Shocking study: this is how the coronavirus attacks brain cells



[ad_1]

The coronavirus mainly attacks the lungs, but also the kidneys, liver and blood vessels. However, about half of the patients also report neurological symptoms. These include headaches, confusion, and even delirium. These symptoms indicate that the virus is likely to attack the brain as well.

A new study brings to light the first clear evidence that in some people the coronavirus invades the brain cells in which it reproduces. The virus also appears to absorb all the oxygen around it, leaving neighboring cells to suffocate.

It is not known with certainty how the virus reaches the brain or how often it destroys brain cells in this way. Brain infections are probably rare. But some people may be more vulnerable due to a genetic predisposition, a high viral load, or other causes.

“If the brain is really infected, the result can be death,” warns Akiko Iwasaki, an immunologist at Yale University and lead author of the study.

The study was published online Wednesday and has not yet been peer-reviewed for official publication. But several researchers say he was meticulous and elegant, showing in many ways that the virus can infect brain cells.

The scientists relied on encephalograms and symptoms of the patients to deduce the effects of the virus on the brain. “This evidence provides some additional evidence that the coronavirus will surely infect the brain,” he said. Michael Zandi, a consultant neurologist at the National Hospital for Neurology and Neurosurgery, UK.

Dr. Zandi and his colleagues published a study in July showing that some coronavirus patients develop severe neurological problems, including nerve damage.

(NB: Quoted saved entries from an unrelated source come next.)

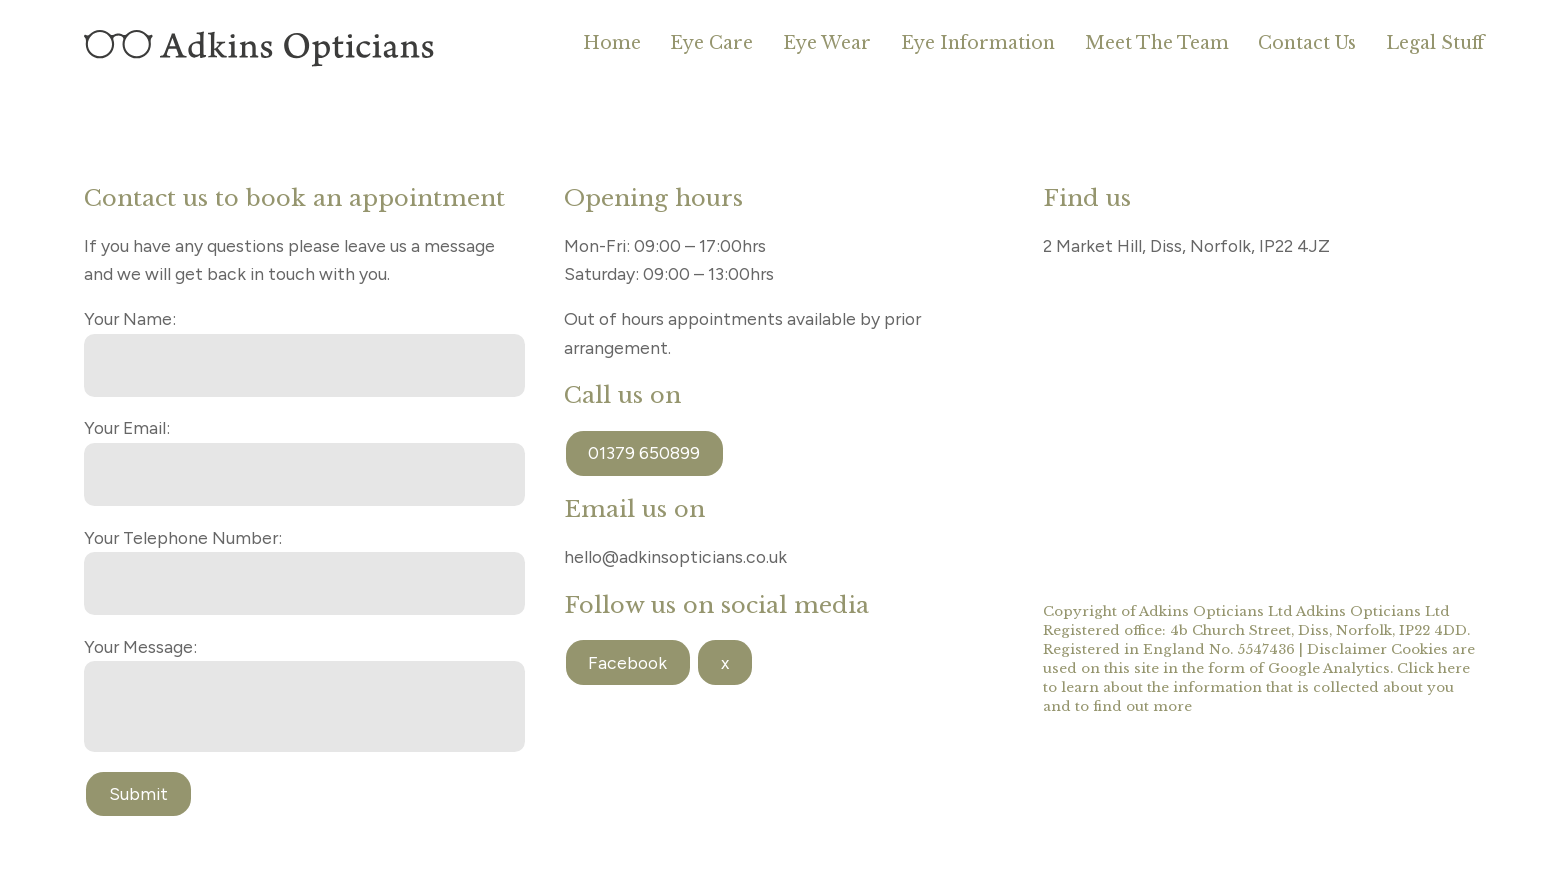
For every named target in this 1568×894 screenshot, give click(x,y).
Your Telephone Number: (183, 537)
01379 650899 (644, 452)
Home (612, 43)
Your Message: (140, 646)
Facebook (627, 662)
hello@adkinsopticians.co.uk (675, 556)
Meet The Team (1157, 43)
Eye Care (711, 43)
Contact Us (1307, 43)
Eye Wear (827, 43)
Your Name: (130, 318)
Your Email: (127, 427)
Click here (1433, 668)
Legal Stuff (1435, 43)
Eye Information (978, 43)
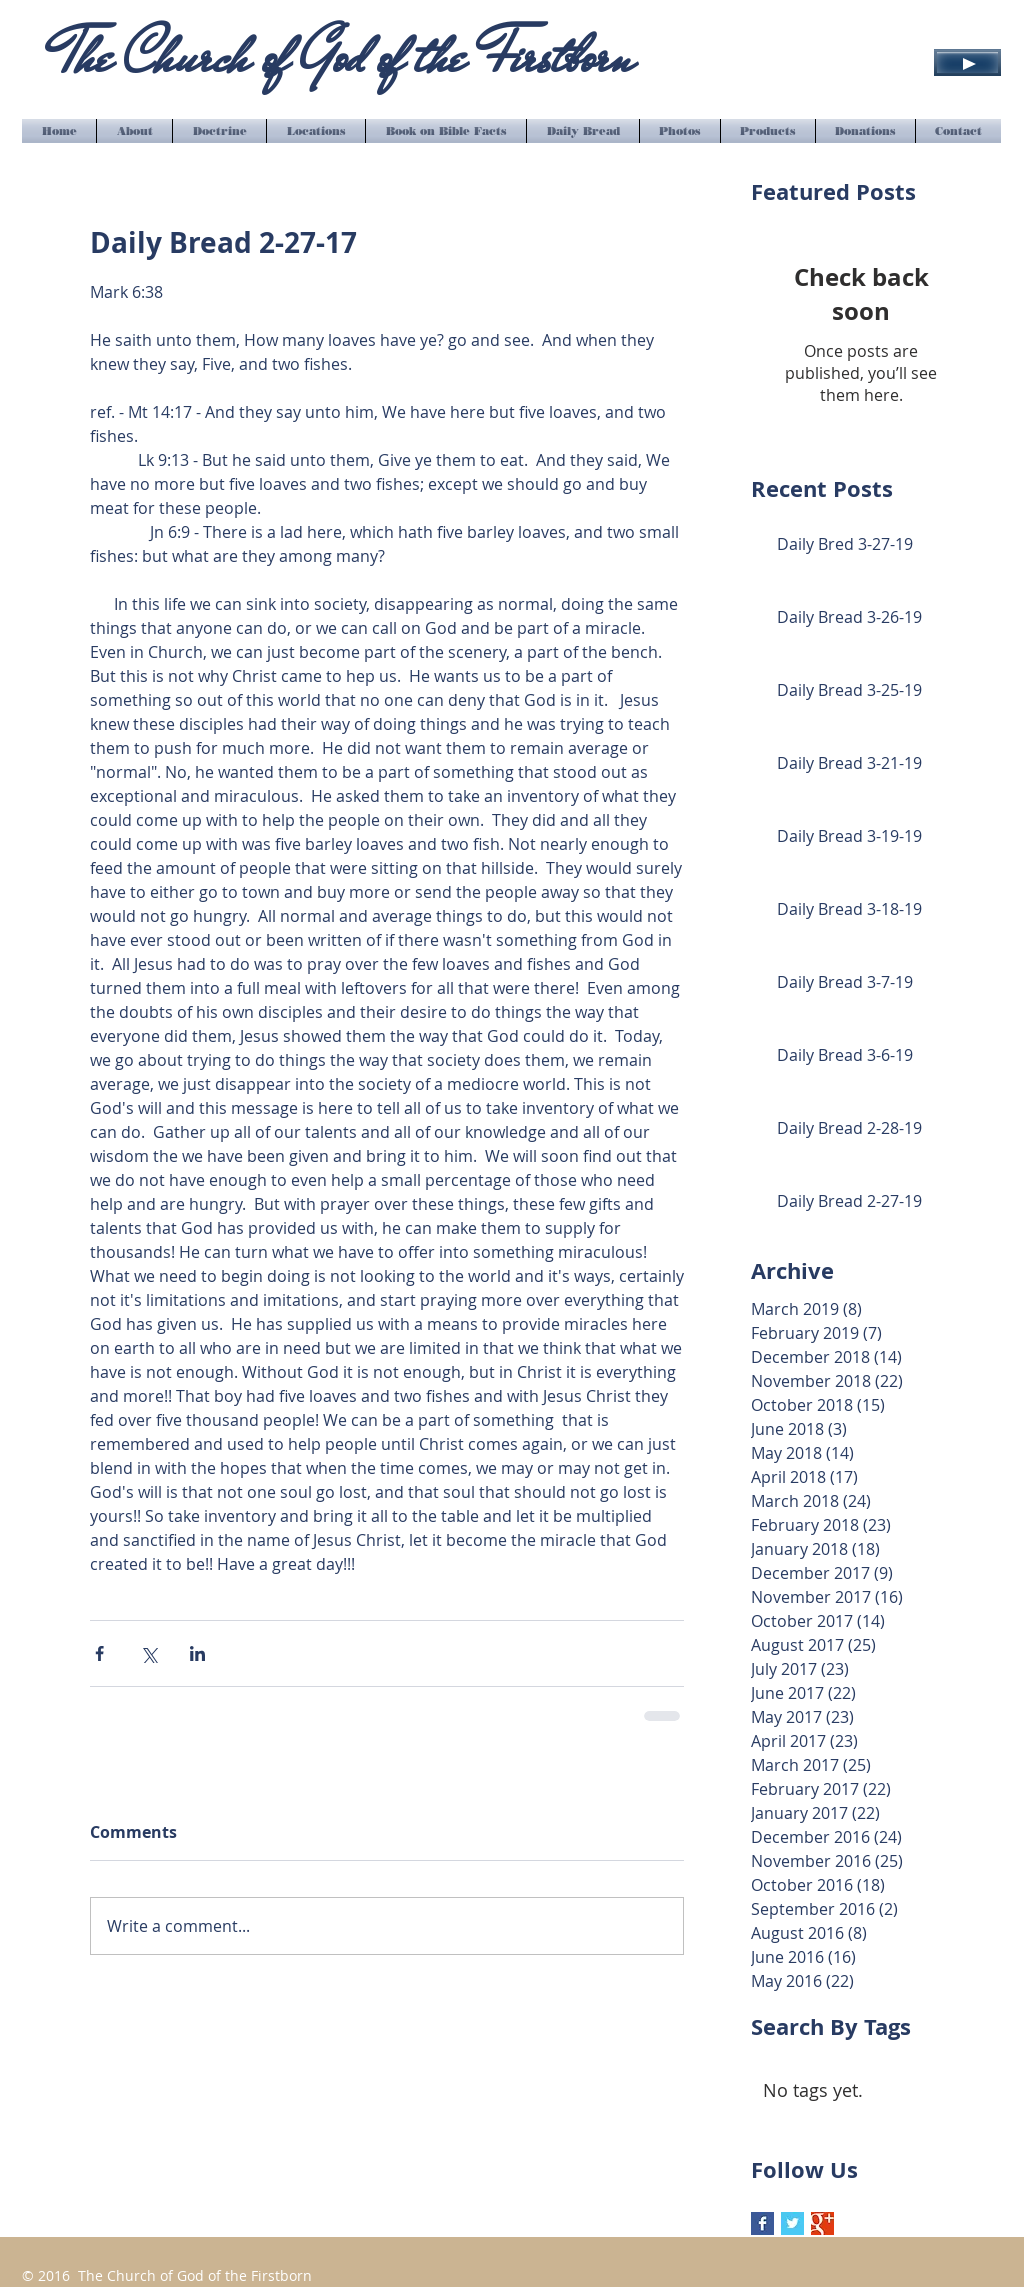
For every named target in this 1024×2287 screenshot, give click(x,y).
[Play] (967, 62)
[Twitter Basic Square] (792, 2223)
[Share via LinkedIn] (197, 1653)
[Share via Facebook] (99, 1653)
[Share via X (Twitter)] (148, 1653)
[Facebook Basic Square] (762, 2223)
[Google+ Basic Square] (822, 2223)
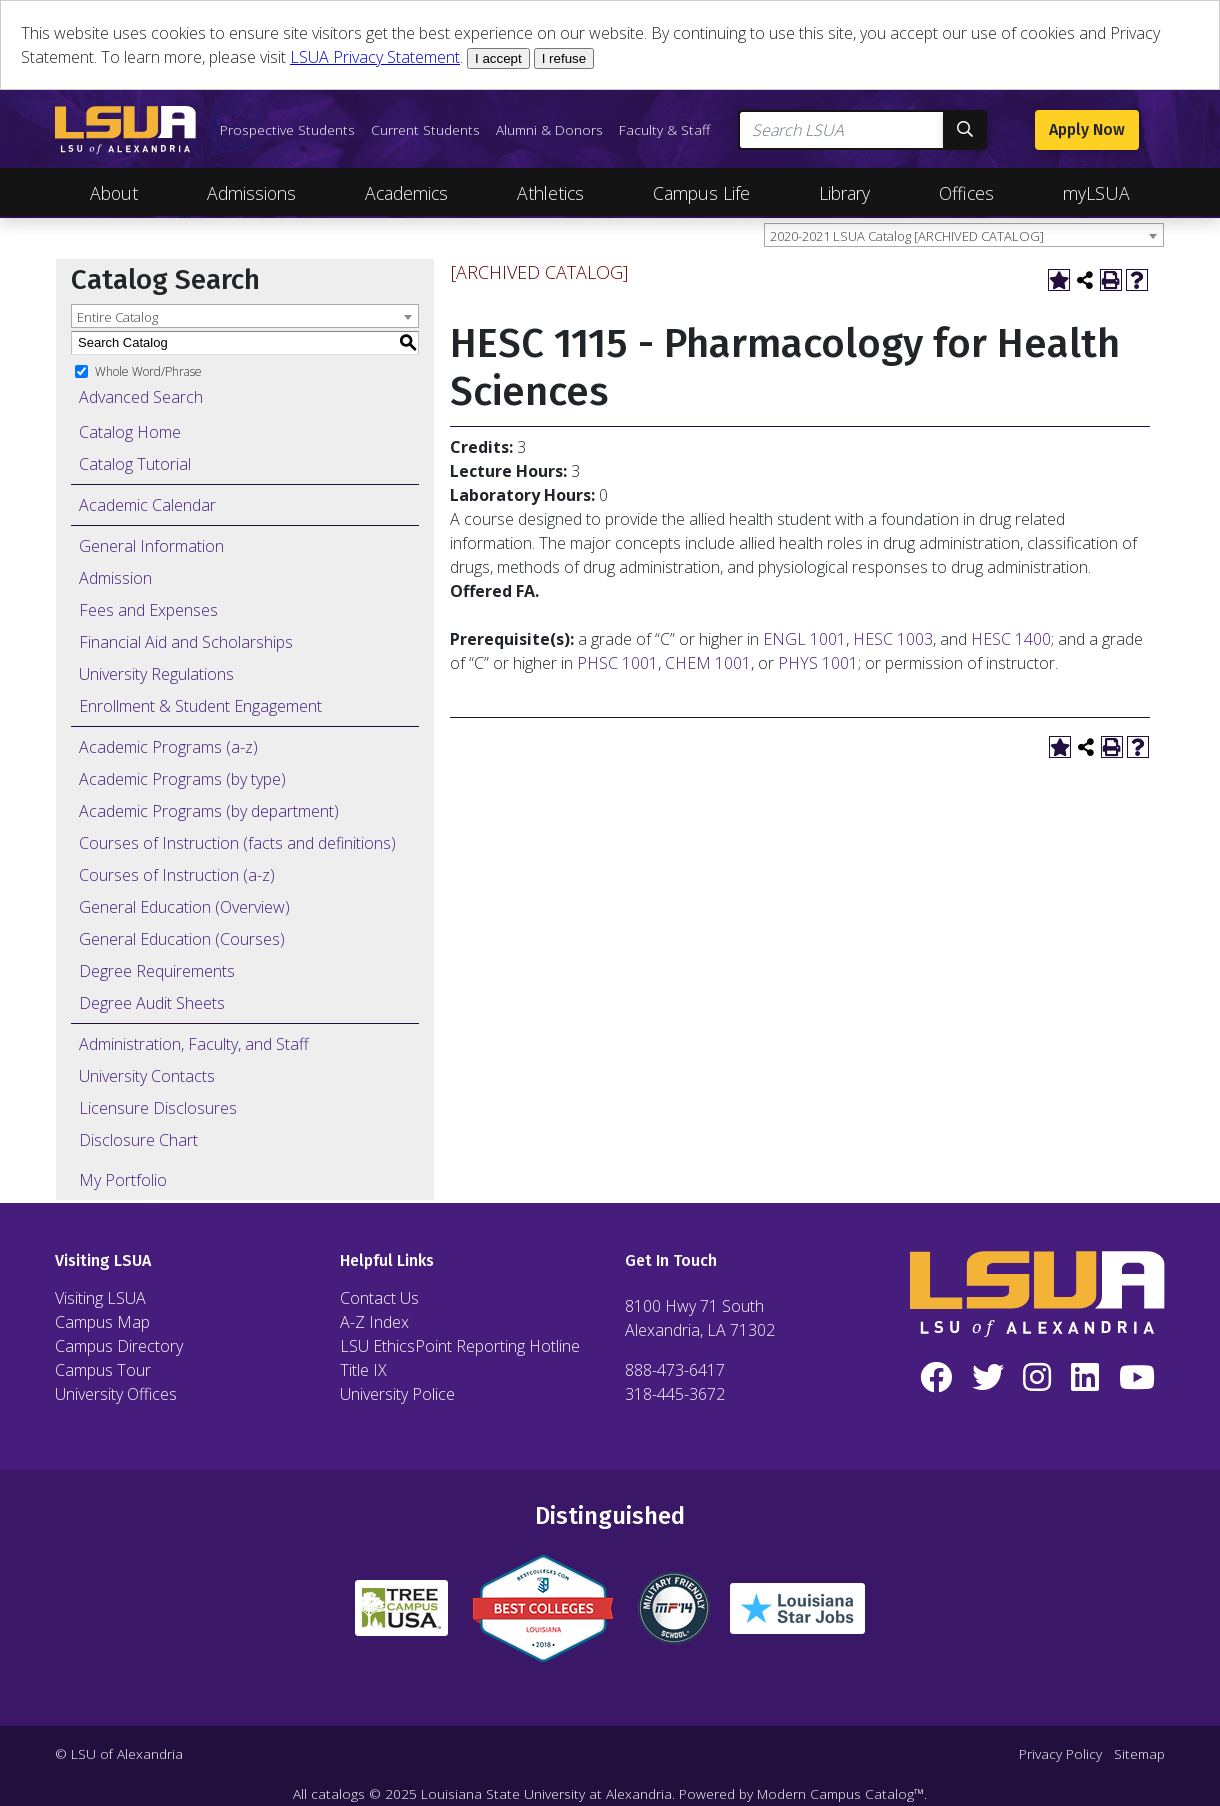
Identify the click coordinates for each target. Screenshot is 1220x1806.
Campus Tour (103, 1370)
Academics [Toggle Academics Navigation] (406, 193)
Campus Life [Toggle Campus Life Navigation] (701, 193)
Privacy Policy (1060, 1753)
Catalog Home (130, 432)
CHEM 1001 (708, 663)
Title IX (363, 1370)
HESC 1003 (893, 639)
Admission (115, 578)
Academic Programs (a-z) (168, 747)
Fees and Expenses (148, 610)
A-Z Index (374, 1322)
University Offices (116, 1394)
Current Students (425, 129)
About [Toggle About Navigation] (114, 193)
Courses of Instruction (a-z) (177, 875)
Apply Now (1087, 129)
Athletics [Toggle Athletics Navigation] (550, 193)
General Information (151, 546)
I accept (498, 58)
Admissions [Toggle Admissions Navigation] (251, 193)
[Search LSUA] (841, 130)
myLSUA (1096, 193)
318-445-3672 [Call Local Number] (675, 1394)
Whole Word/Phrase (148, 370)
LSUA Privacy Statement (375, 57)
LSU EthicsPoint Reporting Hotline (460, 1346)
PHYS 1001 (818, 663)
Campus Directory (119, 1346)
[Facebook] (936, 1378)
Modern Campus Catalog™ (840, 1793)
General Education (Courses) (182, 939)
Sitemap (1139, 1753)
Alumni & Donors (549, 129)
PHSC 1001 (617, 663)
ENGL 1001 (804, 639)
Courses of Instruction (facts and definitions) (237, 843)
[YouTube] (1137, 1378)
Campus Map (102, 1322)
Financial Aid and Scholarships (186, 642)
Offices (966, 193)
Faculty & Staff (664, 129)
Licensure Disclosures (158, 1108)
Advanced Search (141, 397)
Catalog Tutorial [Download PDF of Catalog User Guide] (135, 464)
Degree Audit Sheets (152, 1003)
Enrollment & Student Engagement (200, 706)
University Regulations (156, 674)
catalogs (338, 1793)
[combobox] (964, 235)
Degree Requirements (157, 971)
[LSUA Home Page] (125, 130)
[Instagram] (1038, 1378)
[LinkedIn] (1085, 1378)
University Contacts (147, 1076)
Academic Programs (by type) (182, 779)
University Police (397, 1394)
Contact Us (379, 1298)
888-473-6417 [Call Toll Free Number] (675, 1370)
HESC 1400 (1011, 639)
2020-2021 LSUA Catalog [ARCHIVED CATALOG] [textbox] (907, 236)
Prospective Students (287, 129)
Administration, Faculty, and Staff (194, 1044)
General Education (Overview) (184, 907)
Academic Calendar (147, 505)
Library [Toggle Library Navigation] (844, 193)
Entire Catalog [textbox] (117, 317)
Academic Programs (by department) (209, 811)
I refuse (564, 58)
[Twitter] (988, 1378)
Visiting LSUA (100, 1298)
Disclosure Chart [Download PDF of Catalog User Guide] (138, 1140)
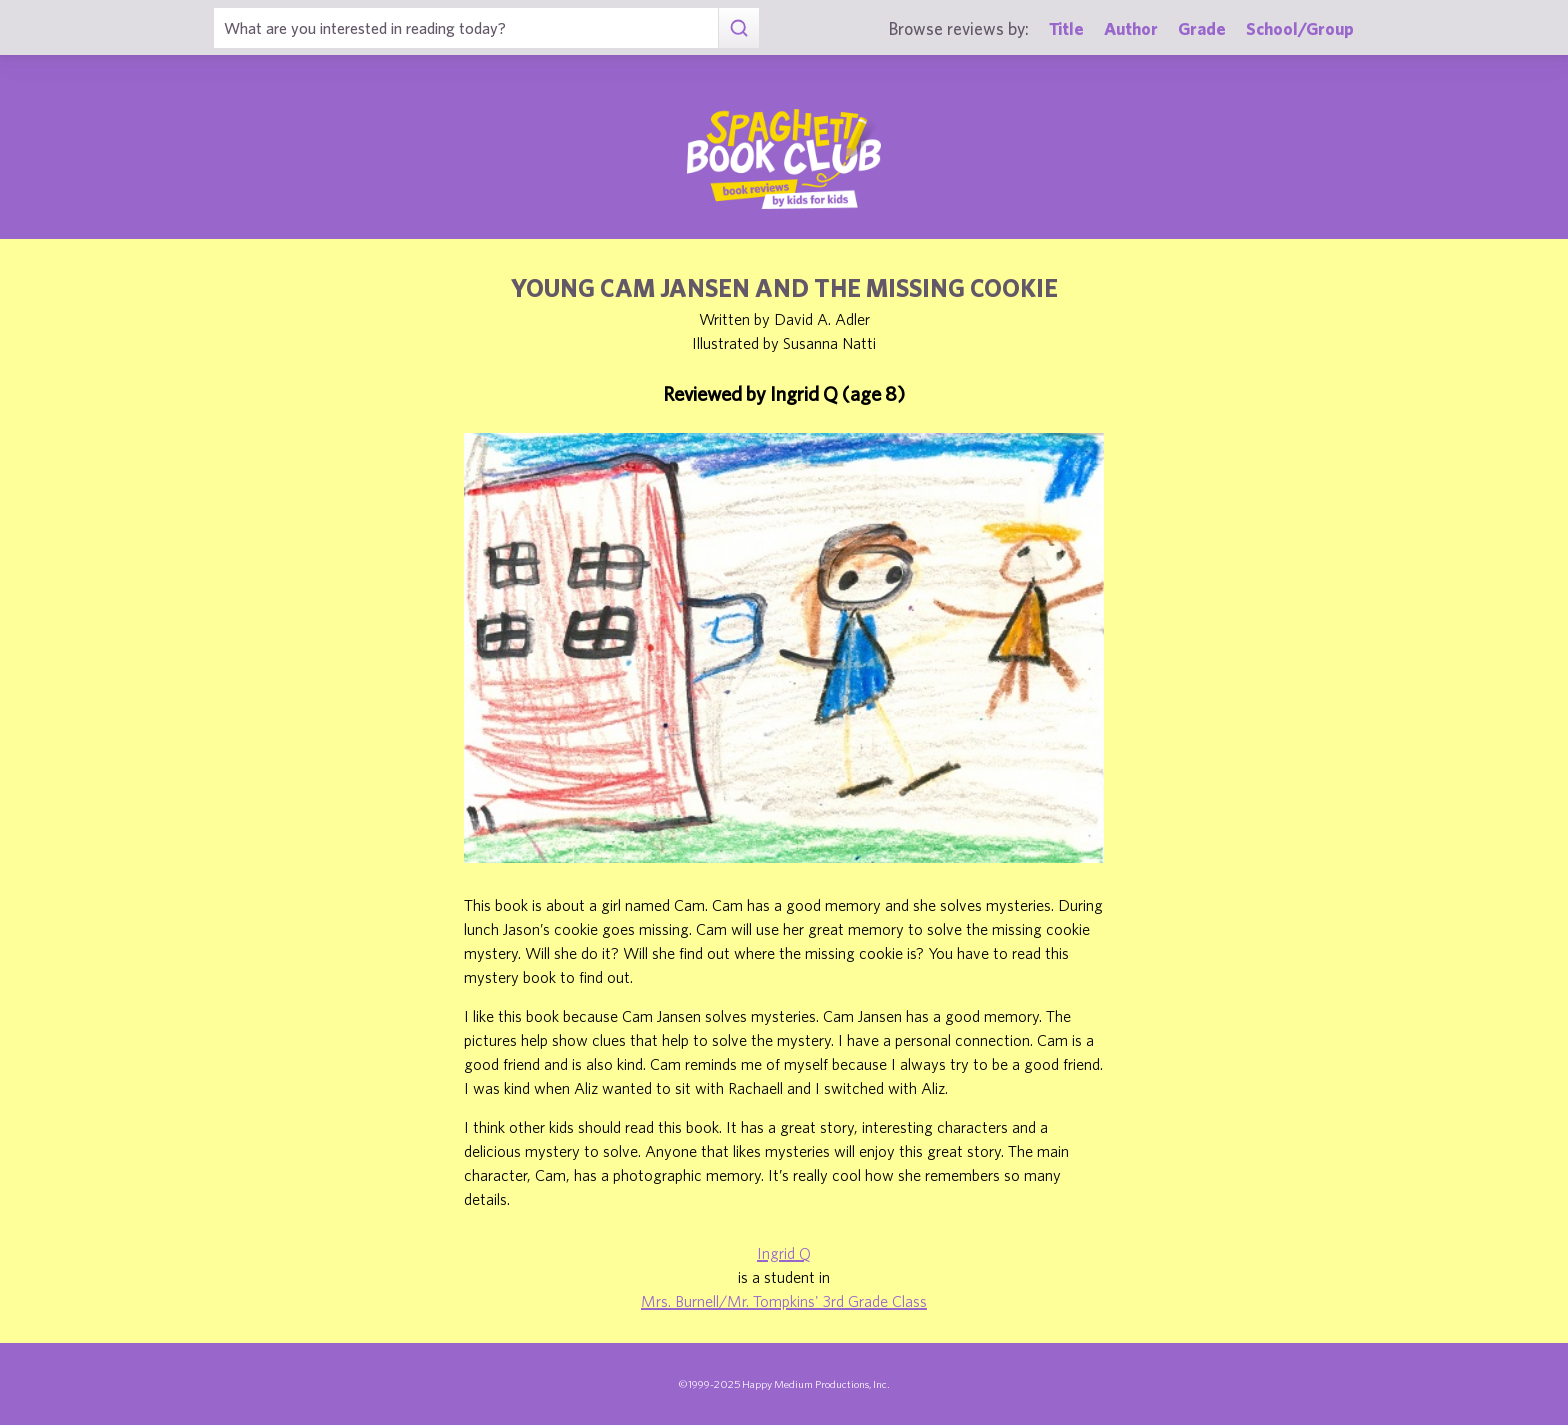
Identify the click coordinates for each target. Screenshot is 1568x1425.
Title (1066, 28)
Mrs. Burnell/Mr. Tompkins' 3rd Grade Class (784, 1301)
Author (1131, 28)
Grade (1202, 28)
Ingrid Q (784, 1253)
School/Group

In a new study, Dr. Iwasaki and his colleagues recorded the infection in the brain in three ways: in brain tissue from a dead coronavirus, in a mouse model, and in organoids, clusters of brain cells on a stone plate that mimic the three-dimensional structure of the brain.

Other pathogens, such as the Zika virus, are known to infect brain cells. The immune cells then flood into the damaged areas and try to help the brain by destroying the infected cells.

The coronavirus is much more “stealthy”: it exploits the mechanisms of brain cells to reproduce, without destroying them. Instead, it absorbs all the oxygen from adjacent cells, killing them.

The researchers found no evidence of an immune response to the problem. “It is a silent infection,” explains Dr. Ivasaki. “This virus has many invasive mechanisms.”

These findings are consistent with other observations in organs infected with the virus, explains Allison Muwattri, a neuroscientist at the University of California, San Diego, who has also studied the Zika virus.

The coronavirus seems to rapidly reduce the number of synapses, that is, the connections between neurons. “Days after infection, we are already seeing a drastic reduction in the number of contractions,” explains Muotri. “We still don’t know if this is reversible or not.”

The virus infects a cell through a protein on its surface, ACE2. This protein is present throughout the human body, but mainly in the lungs. That is why your virus is weak.

Previous studies have suggested that the brain has very little protein of this type, which makes it possible for it to be safe.

But Dr. Iwasaki and his colleagues found that the virus could in fact use this medium to enter the brain.

The team then tested two groups of mice: one with the ACE2 receptor only in the brain and another with the same receptor only in the lungs. When the scientists introduced the virus into these mice, the infected ones in the brain rapidly lost weight and died within six days. The others did not suffer either.

“Despite the limitations of the mouse research, the results still show that brain infection is more deadly than respiratory infection,” he said. Ivasaki.

The virus can reach the brain through the olfactory bulb, which controls smell, through the eyes, or even through the bloodstream. Of course, this is not the path the pathogen follows, even if it follows it often enough to explain the symptoms that occur in multiple patients.

Scientists must analyze multiple autopsy samples to assess how common the infection is in the brain and whether it is present in people with milder symptoms or only in those who have been ill for a long time, having in many cases also exhibited neurological symptoms.

Although 40-60% of patients treated with coronavirus have neurological and psychiatric symptoms, it is not certain that all are the result of invasion of the virus into brain cells. It can be the result of prolonged inflammation throughout the body.

For example, inflammation of the lungs can cause a blood clot that can lead to a stroke.

Other symptoms, such as confusion or delirium, may not always be present in sedated or intubated patients.